“I Did It My Way” is a Hong Kong cops-vs-Dark Web/Drug Trade thriller that unfolds like a tragic opera, one set to the strains of Frank Sinatra’s third biggest hit.
The action, emotions and sentimental turns in the plot are heightened, but never come close to being as over-the-top as they needed to be to come off. It’s a melodrama with cops threatening gangsters — mid SHOOT OUT, mind you — with “You’ve got 15 minutes to surrender!”
Fifteen minutes? That’s awfully generous.
A mobster screams about all he’s lost and cries in fury about why the cops and their families should be spared the same heartache.
Nobody bothers to tell him, “Because you’re a drug supplier and ruthless thug who’s tortured and executed cops, rivals and anyone in your gang who could tie you to crimes, and scores of drug users have died thanks to you.”

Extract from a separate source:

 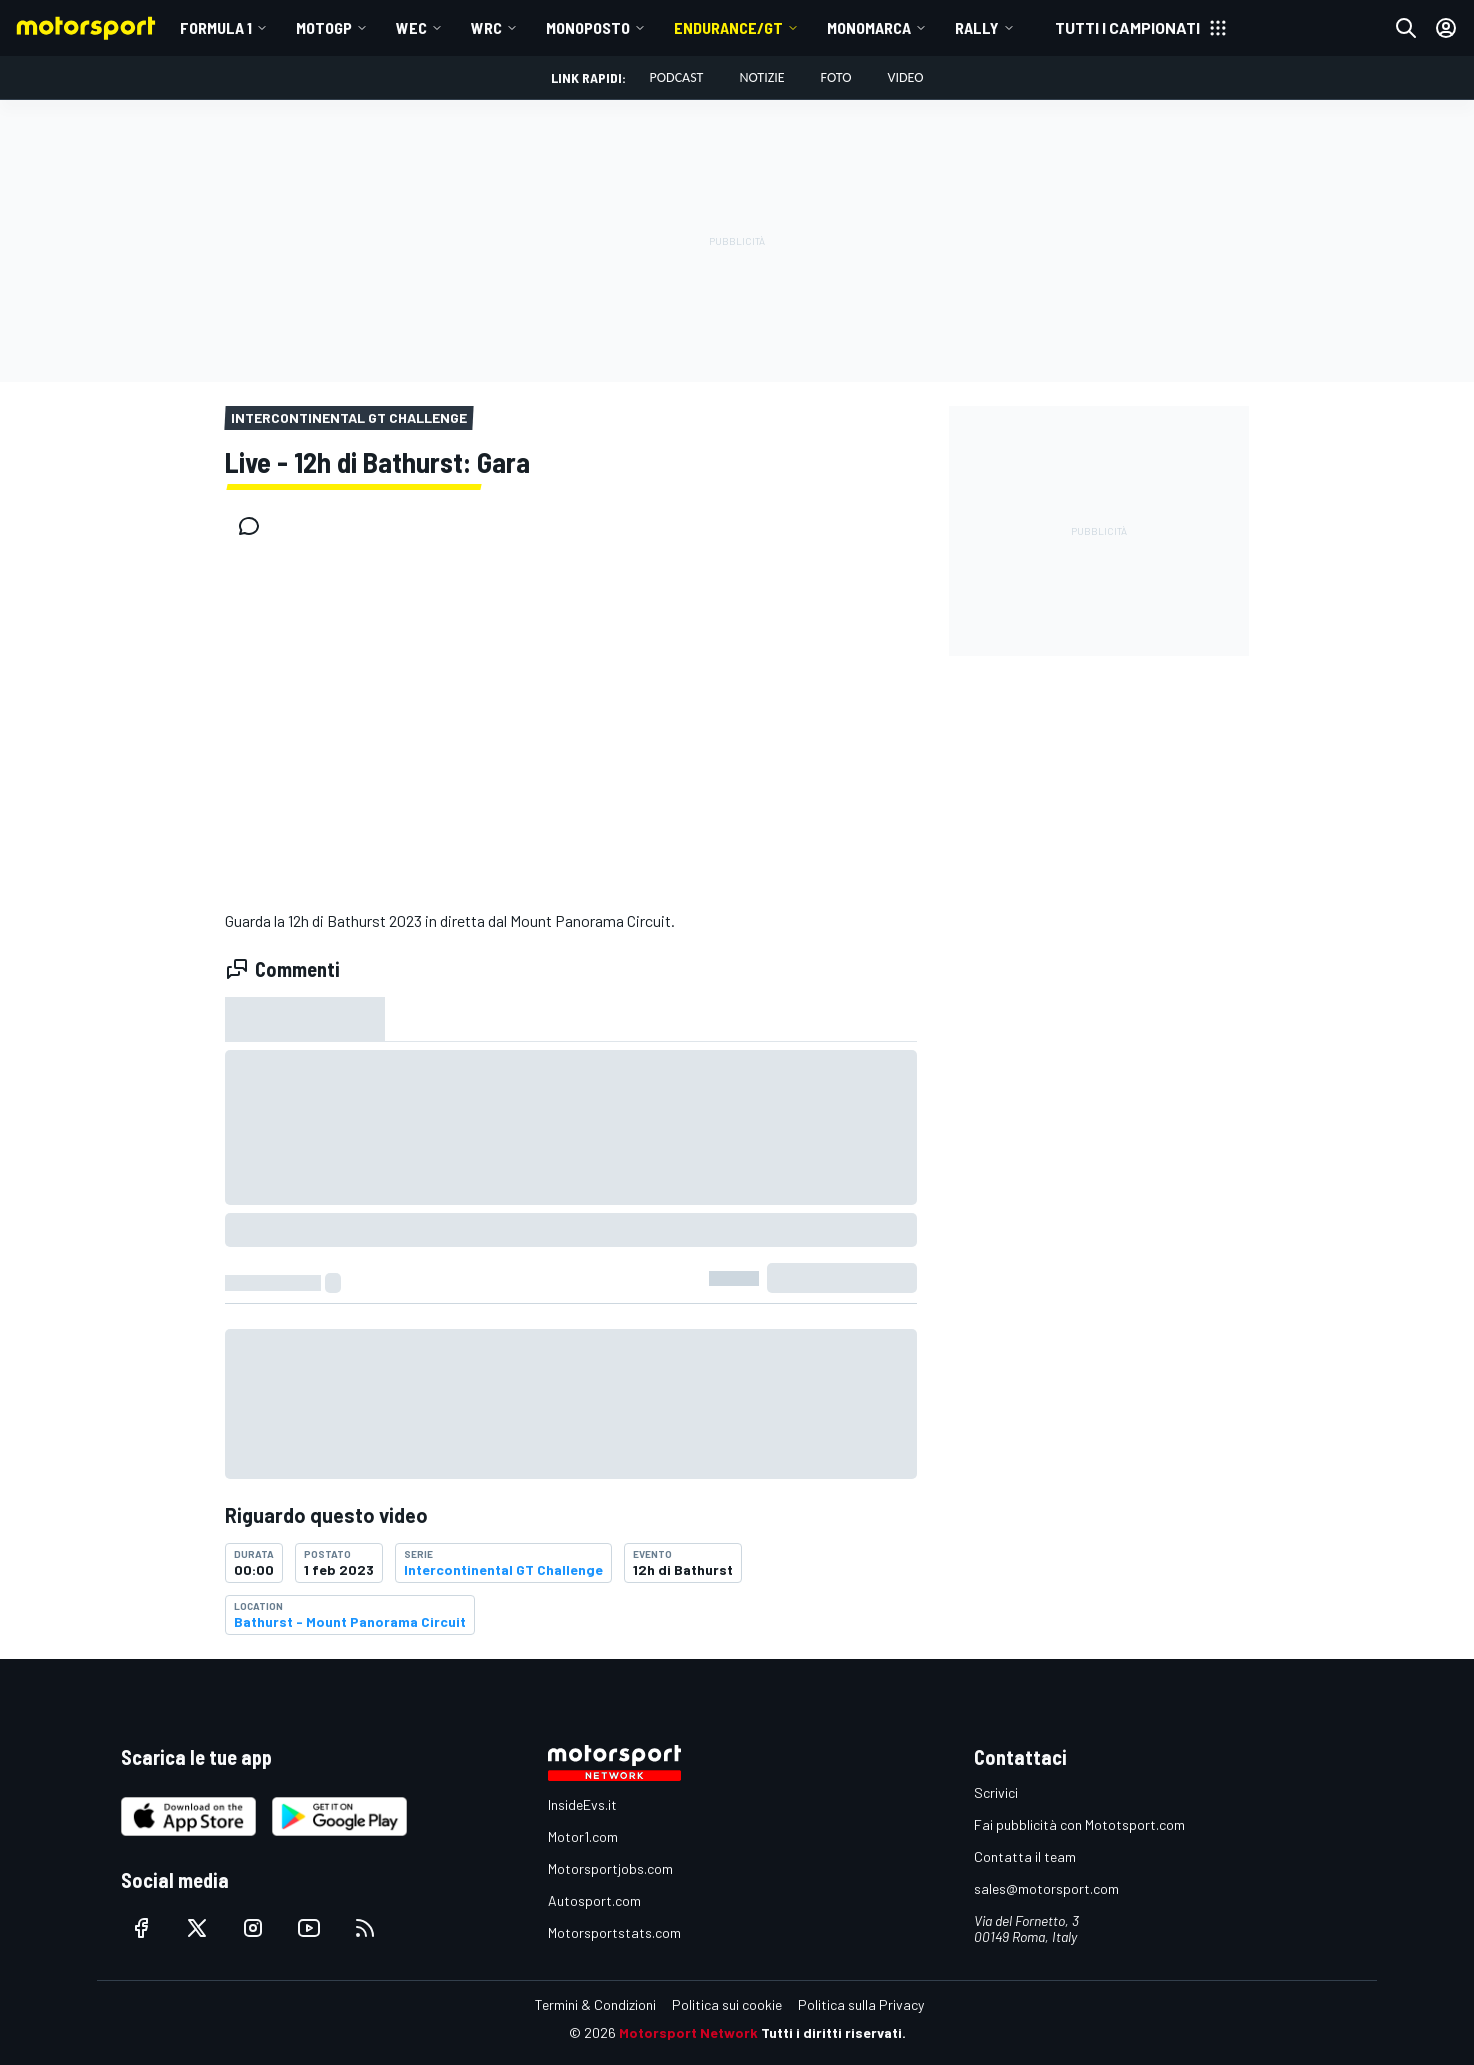 What do you see at coordinates (728, 27) in the screenshot?
I see `ENDURANCE/GT` at bounding box center [728, 27].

Cinematographer turned director Jason Kwan, who helmed the “Chasing the Dragon” thrillers, does little to lift his stock with this slick-looking/dumb sounding B-movie. But the suspense plays, I’ll give him that.

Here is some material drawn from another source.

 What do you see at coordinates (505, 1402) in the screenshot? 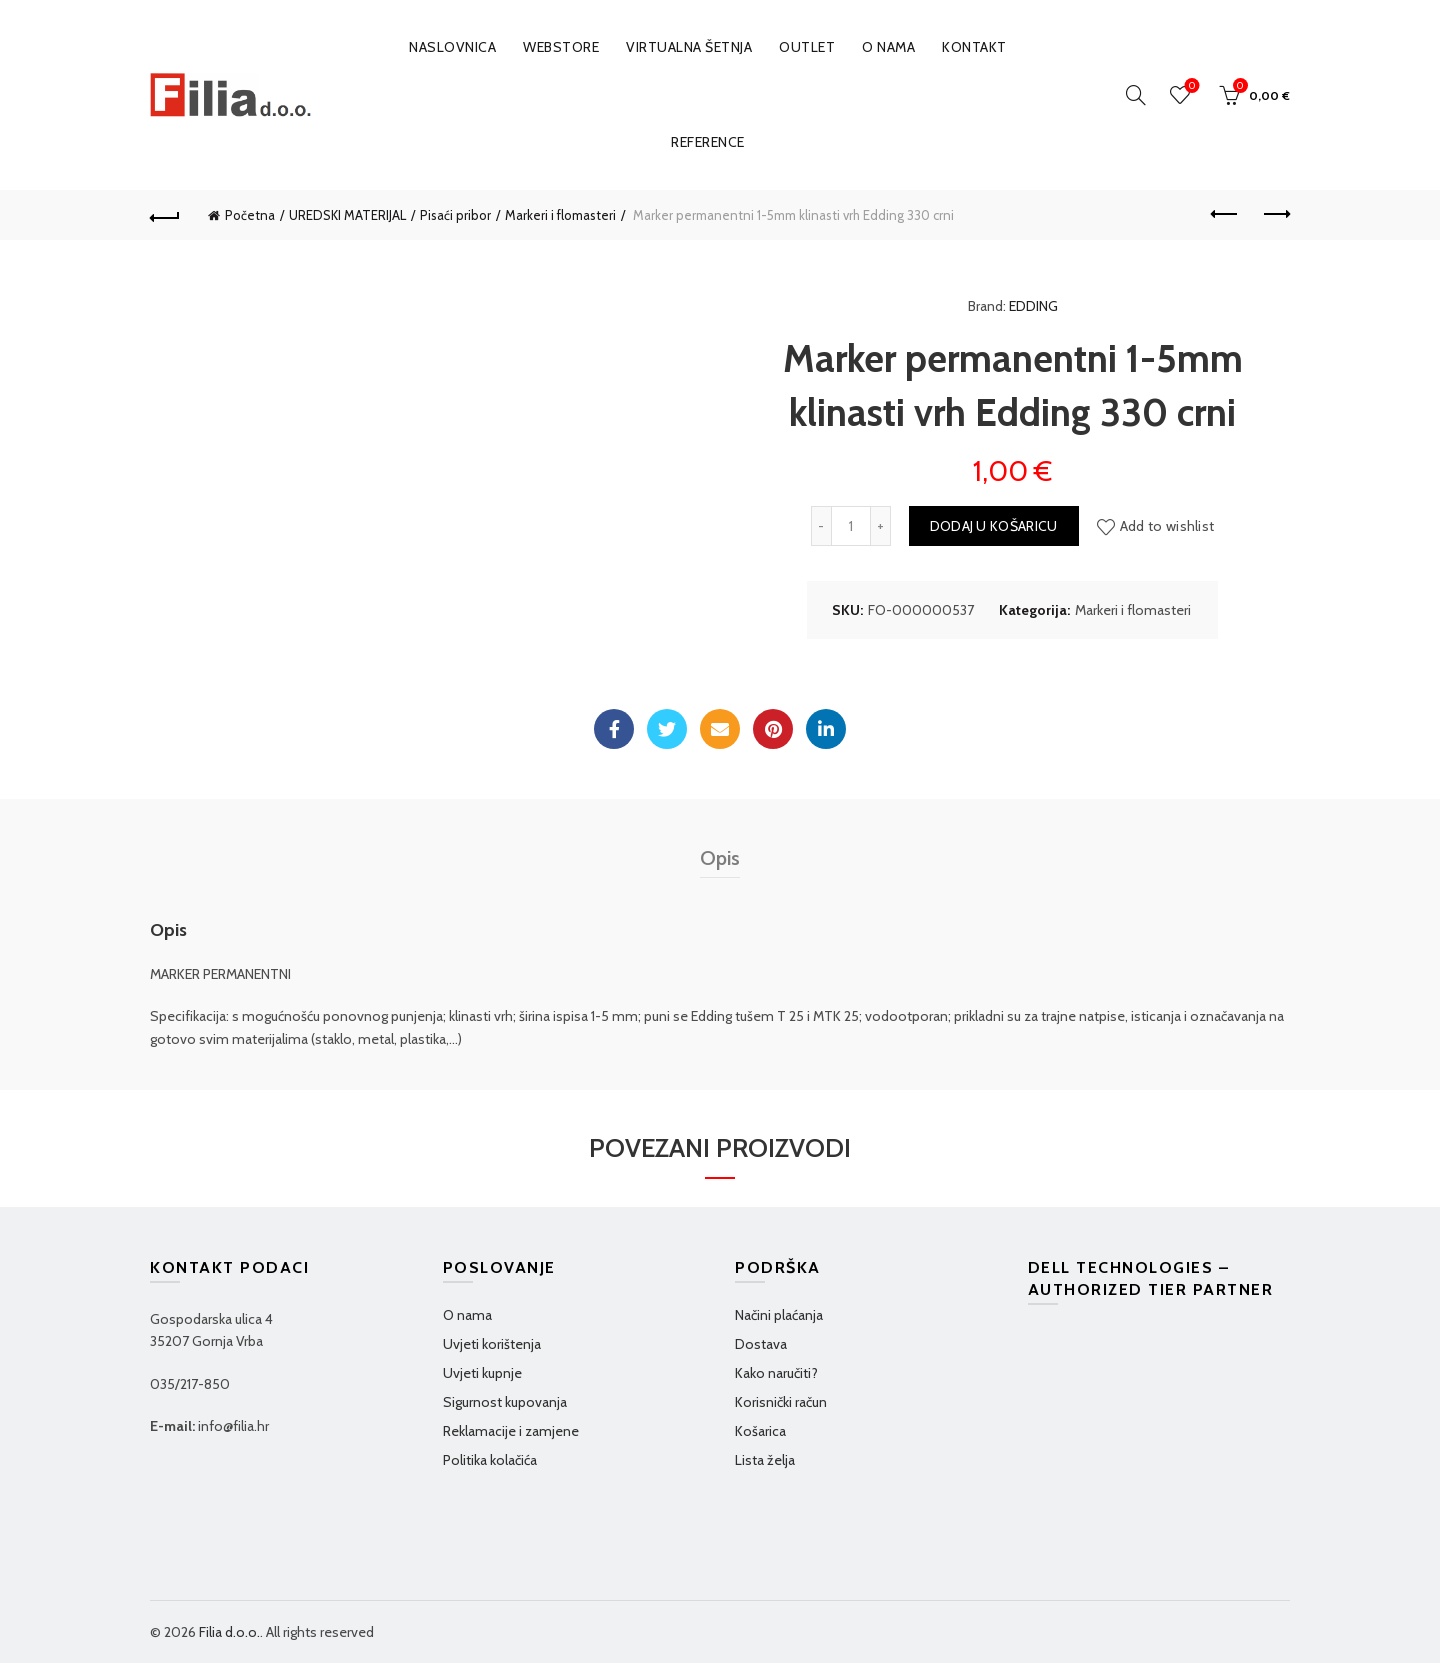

Veteran producer and star Andy Lau (“Internal Affairs,””House of Flying Daggers”) plays the heavy, a Hong Kong lawyer named George Lam who always gets the bad guys out of jail and always keeps the “Boss” beyond the reach of the cops.
Eddie Peng (“The Rescue”) plays the intrepid People’s Republican cop on the case, heading a cyber crimes task force who’s trying to protect China from the perils of Silk Road and the unchecked flood of Colombian drugs about to be unleashed by The Dark Web.
And Ka-Tung Lam of “Ip Man” and “Limbo” is the mob’s top lieutenant, trusted by Lawyer Lam, and a “mole” the cops have inside this vast criminal enterprise.
Suspense here is provided by “Will they find out who our family man/undercover cop is?”
The film’s poorly-handled “ticking clock” comes down to scenes of the gang’s hackers and Dark Web business facilitators staying one step ahead of the over-matched cyber-police trying to prevent a flood of cocaine and “Super Molly” from pouring into China.
The mob’s code, expressed by a lieutenant who’d rather die that talk, is “Glory to those who put honor over profit. Shame to those who put profit over honor.”
The cops? They debate their “sense of purpose” when they’re not letting Lam and others off, even though they have them in custody after bloody shootouts where policemen have died.
No, they didn’t catch them “red handed” and online, which is much more serious. Apparently.
“I Did It My Way” has one fine martial arts throwdown which stands out among the utterly generic shootouts, which are numerous.
The characters are thinly sketched in, even if the leads manage something approaching two dimensional.
The film reeks of sexism, never moreso than when the mob lawyer deigns to hide his much younger pregnant bride’s (Yase Liu) eyes as bullets and mayhem rain down on them. Hey, she knew what she was marrying into. And she’s been hiding her pregnant smoking from you, chief, in case you didn’t know.
Here, that’s what amounts to a minor sin. Because when everybody on every side (Let’s not forget the Westerners supplying this trade, Colombians among them) is doing it “their” way, there really isn’t any room for judgement, negotiation or any sort of moral high ground.
Rating: unrated, graphic violence, torture, profanity
Cast: Andy Lau, Ka-Tung Lam, Yase Liu, Philip Keung, Hedwig Tam, Simon Yam and Eddie Peng.
Credits: Directed by Jason Kwan, scripted by Juan Huang and Phoebe Zhao. A Well Go USA release.